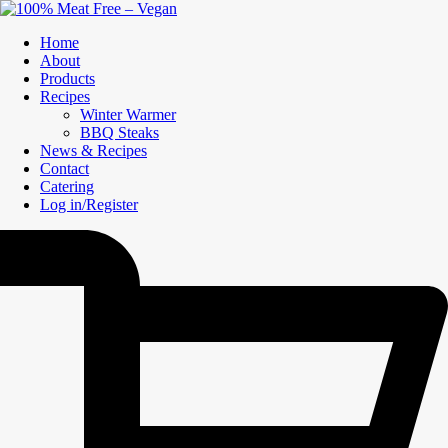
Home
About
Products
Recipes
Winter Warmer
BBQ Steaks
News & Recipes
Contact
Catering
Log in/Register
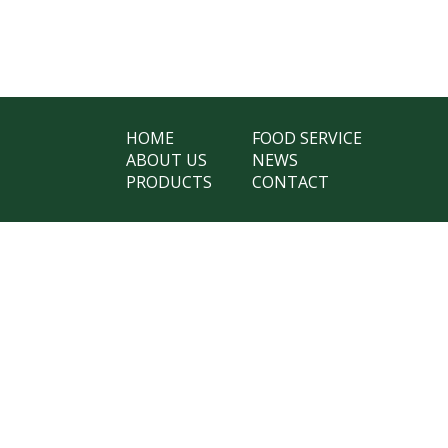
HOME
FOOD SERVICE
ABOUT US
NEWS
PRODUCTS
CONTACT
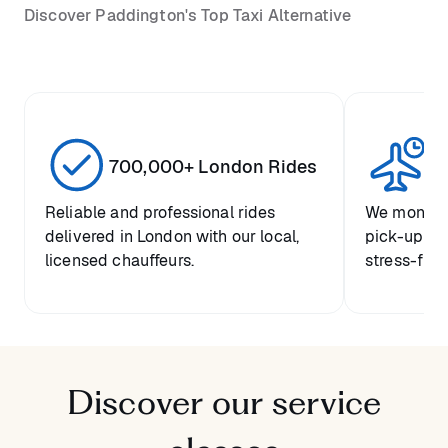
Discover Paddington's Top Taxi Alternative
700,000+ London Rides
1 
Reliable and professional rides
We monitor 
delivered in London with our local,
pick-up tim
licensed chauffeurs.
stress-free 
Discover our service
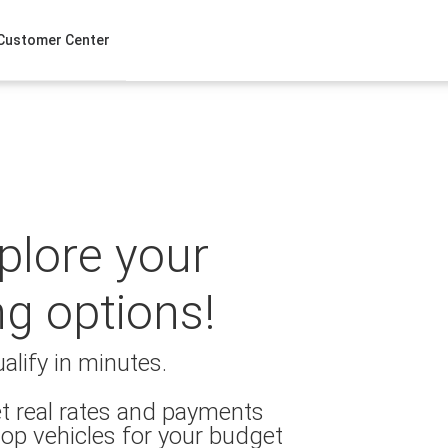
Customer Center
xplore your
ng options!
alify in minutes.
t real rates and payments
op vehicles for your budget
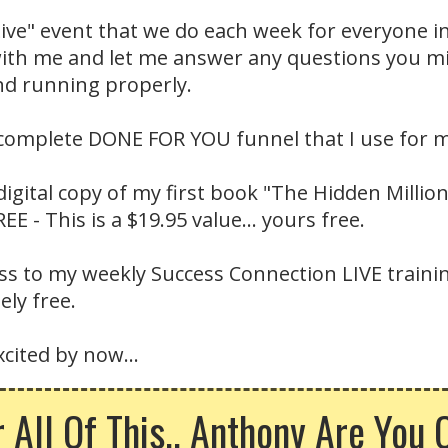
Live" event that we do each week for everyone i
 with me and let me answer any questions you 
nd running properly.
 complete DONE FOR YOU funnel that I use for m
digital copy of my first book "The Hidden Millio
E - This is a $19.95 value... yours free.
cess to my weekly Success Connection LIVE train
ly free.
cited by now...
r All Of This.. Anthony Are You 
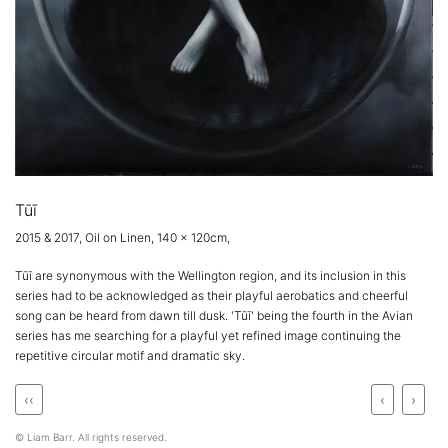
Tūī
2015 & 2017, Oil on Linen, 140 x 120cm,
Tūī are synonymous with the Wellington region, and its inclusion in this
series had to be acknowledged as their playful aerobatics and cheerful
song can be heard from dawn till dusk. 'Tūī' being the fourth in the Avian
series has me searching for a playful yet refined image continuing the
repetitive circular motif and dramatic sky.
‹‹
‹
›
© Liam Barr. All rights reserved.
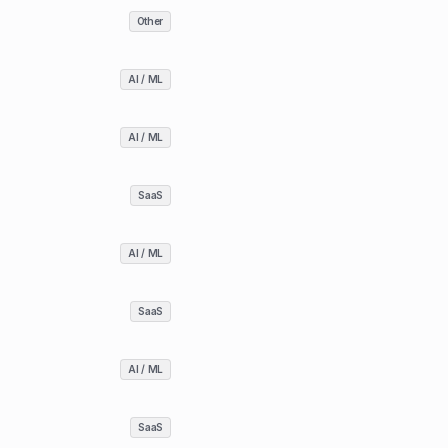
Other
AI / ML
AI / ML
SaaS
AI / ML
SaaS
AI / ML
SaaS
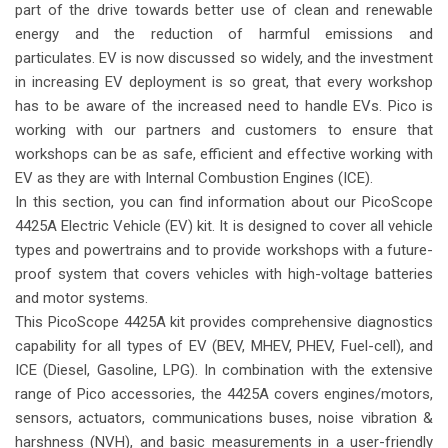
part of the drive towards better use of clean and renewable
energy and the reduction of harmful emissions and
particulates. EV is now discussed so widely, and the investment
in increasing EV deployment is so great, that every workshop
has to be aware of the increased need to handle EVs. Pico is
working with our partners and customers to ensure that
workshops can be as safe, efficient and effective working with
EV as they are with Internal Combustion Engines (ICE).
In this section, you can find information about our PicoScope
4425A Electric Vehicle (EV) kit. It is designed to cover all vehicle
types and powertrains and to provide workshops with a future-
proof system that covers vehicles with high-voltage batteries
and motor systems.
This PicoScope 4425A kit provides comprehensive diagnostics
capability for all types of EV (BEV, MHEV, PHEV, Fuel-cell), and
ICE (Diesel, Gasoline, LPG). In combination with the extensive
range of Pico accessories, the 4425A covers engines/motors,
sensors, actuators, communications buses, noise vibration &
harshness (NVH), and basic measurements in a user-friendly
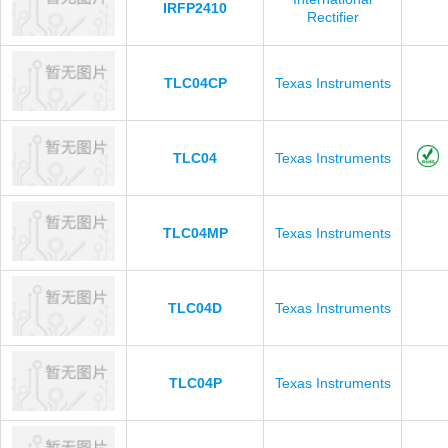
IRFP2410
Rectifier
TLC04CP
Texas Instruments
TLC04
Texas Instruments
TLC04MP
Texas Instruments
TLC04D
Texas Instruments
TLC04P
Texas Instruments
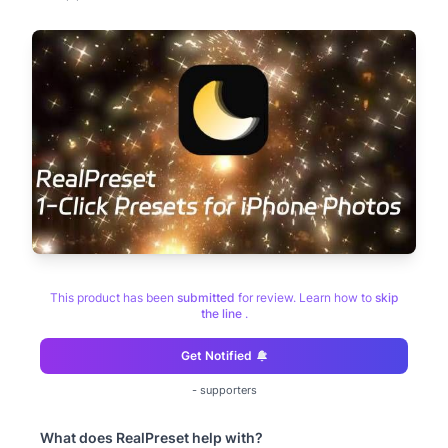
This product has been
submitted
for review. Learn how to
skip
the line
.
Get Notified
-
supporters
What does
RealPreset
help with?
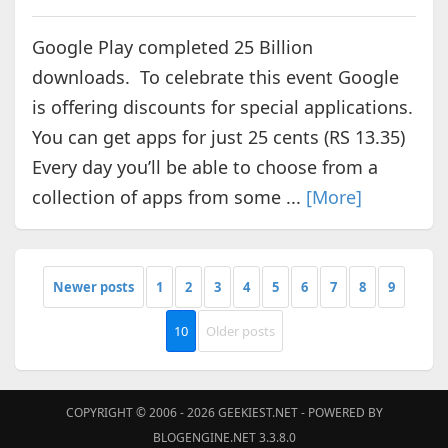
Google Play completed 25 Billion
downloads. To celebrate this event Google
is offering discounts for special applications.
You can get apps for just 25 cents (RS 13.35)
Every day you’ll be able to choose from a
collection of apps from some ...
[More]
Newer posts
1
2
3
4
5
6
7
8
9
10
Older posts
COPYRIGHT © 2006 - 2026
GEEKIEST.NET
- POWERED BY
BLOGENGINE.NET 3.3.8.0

---+---

§ Problem requirements: Where the data includes pictures, leave them out and write out everything else exactly.

§ Written solution:
Home
About
Products
Recipes
Winter Warmer
BBQ Steaks
News & Recipes
Contact
Catering
Log in/Register
HOME
FOOD SERVICE
ABOUT US
NEWS
PRODUCTS
CONTACT
Discover Paddington's Top Taxi Alternative
700,000+ London Rides
1 
Reliable and professional rides
We monitor 
delivered in London with our local,
pick-up tim
licensed chauffeurs.
stress-free 
Discover our service
Customer Center
xplore your
ng options!
alify in minutes.
t real rates and payments
op vehicles for your budget
Live" event that we do each week for everyone i
 with me and let me answer any questions you 
nd running properly.
 complete DONE FOR YOU funnel that I use for m
digital copy of my first book "The Hidden Millio
E - This is a $19.95 value... yours free.
cess to my weekly Success Connection LIVE train
ly free.
cited by now...
r All Of This.. Anthony Are You 
Tūī
2015 & 2017, Oil on Linen, 140 x 120cm,
Tūī are synonymous with the Wellington region, and its inclusion in this
series had to be acknowledged as their playful aerobatics and cheerful
song can be heard from dawn till dusk. 'Tūī' being the fourth in the Avian
series has me searching for a playful yet refined image continuing the
repetitive circular motif and dramatic sky.
‹‹
‹
›
© Liam Barr. All rights reserved.
Other
AI / ML
AI / ML
SaaS
AI / ML
SaaS
AI / ML
SaaS
part of the drive towards better use of clean and renewable
energy and the reduction of harmful emissions and
particulates. EV is now discussed so widely, and the investment
in increasing EV deployment is so great, that every workshop
has to be aware of the increased need to handle EVs. Pico is
working with our partners and customers to ensure that
workshops can be as safe, efficient and effective working with
EV as they are with Internal Combustion Engines (ICE).
In this section, you can find information about our PicoScope
4425A Electric Vehicle (EV) kit. It is designed to cover all vehicle
types and powertrains and to provide workshops with a future-
proof system that covers vehicles with high-voltage batteries
and motor systems.
This PicoScope 4425A kit provides comprehensive diagnostics
capability for all types of EV (BEV, MHEV, PHEV, Fuel-cell), and
ICE (Diesel, Gasoline, LPG). In combination with the extensive
range of Pico accessories, the 4425A covers engines/motors,
sensors, actuators, communications buses, noise vibration &
harshness (NVH), and basic measurements in a user-friendly
IRFP2410
Rectifier
TLC04CP
Texas Instruments
TLC04
Texas Instruments
TLC04MP
Texas Instruments
TLC04D
Texas Instruments
TLC04P
Texas Instruments
This product has been
submitted
for review. Learn how to
skip
the line
.
Get Notified
-
supporters
What does
RealPreset
help with?
Google Play completed 25 Billion
downloads. To celebrate this event Google
is offering discounts for special applications.
You can get apps for just 25 cents (RS 13.35)
Every day you’ll be able to choose from a
collection of apps from some ...
[More]
Newer posts
1
2
3
4
5
6
7
8
9
10
Older posts
COPYRIGHT © 2006 - 2026
GEEKIEST.NET
- POWERED BY
BLOGENGINE.NET 3.3.8.0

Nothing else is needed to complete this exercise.